Exercise: All lines holding the word "label" should be located in the records and copied.

Material shown below:

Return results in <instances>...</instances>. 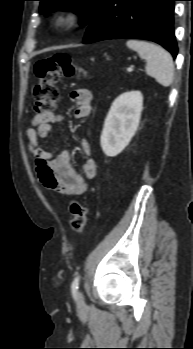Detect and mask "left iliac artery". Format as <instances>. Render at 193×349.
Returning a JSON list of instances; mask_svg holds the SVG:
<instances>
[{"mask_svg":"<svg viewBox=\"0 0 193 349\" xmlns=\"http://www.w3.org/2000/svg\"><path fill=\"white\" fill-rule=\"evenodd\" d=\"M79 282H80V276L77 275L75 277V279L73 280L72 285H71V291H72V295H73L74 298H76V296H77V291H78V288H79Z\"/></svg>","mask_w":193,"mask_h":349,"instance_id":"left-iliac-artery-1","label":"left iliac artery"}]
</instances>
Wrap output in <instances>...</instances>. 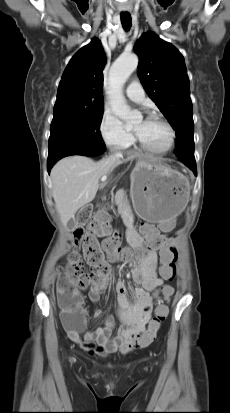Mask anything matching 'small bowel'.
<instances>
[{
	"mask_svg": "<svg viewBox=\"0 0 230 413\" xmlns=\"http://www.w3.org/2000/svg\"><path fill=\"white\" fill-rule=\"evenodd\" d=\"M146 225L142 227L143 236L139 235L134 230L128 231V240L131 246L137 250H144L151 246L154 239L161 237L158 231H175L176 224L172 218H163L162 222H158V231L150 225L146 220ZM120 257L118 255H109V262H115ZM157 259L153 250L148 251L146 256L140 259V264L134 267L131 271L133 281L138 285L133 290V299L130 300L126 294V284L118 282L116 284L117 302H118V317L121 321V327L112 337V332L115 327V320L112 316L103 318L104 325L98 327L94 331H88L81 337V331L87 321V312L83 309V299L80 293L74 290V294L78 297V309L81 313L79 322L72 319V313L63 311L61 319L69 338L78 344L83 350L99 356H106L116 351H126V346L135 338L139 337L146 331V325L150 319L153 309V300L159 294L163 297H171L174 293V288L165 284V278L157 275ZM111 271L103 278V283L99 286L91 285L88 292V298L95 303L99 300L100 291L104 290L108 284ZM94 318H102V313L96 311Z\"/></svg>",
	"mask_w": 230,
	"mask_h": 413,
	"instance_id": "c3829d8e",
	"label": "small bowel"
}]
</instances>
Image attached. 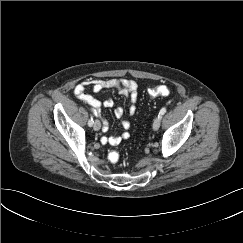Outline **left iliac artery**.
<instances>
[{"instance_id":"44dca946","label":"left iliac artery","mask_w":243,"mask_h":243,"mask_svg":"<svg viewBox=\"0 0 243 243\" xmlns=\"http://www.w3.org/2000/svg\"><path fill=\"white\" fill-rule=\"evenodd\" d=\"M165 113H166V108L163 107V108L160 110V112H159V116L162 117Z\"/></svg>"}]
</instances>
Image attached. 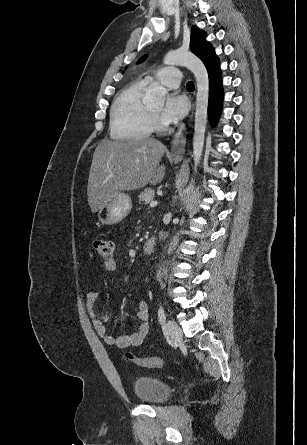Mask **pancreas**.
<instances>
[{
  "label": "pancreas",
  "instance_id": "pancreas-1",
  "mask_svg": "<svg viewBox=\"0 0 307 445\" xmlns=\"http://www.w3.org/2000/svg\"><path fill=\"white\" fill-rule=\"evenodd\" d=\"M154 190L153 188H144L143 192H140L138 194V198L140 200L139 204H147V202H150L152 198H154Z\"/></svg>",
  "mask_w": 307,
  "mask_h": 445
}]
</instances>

End of Material shown.

Answer below:
[{"mask_svg":"<svg viewBox=\"0 0 193 349\" xmlns=\"http://www.w3.org/2000/svg\"><path fill=\"white\" fill-rule=\"evenodd\" d=\"M79 282H80V276L77 275L75 277V279L73 280L72 285H71V291H72V295H73L74 298H76V296H77V291H78V288H79Z\"/></svg>","mask_w":193,"mask_h":349,"instance_id":"left-iliac-artery-1","label":"left iliac artery"}]
	"label": "small bowel"
[{"instance_id":"44dca946","label":"left iliac artery","mask_w":243,"mask_h":243,"mask_svg":"<svg viewBox=\"0 0 243 243\" xmlns=\"http://www.w3.org/2000/svg\"><path fill=\"white\" fill-rule=\"evenodd\" d=\"M165 113H166V108L163 107V108L160 110V112H159V116L162 117Z\"/></svg>"}]
  "label": "pancreas",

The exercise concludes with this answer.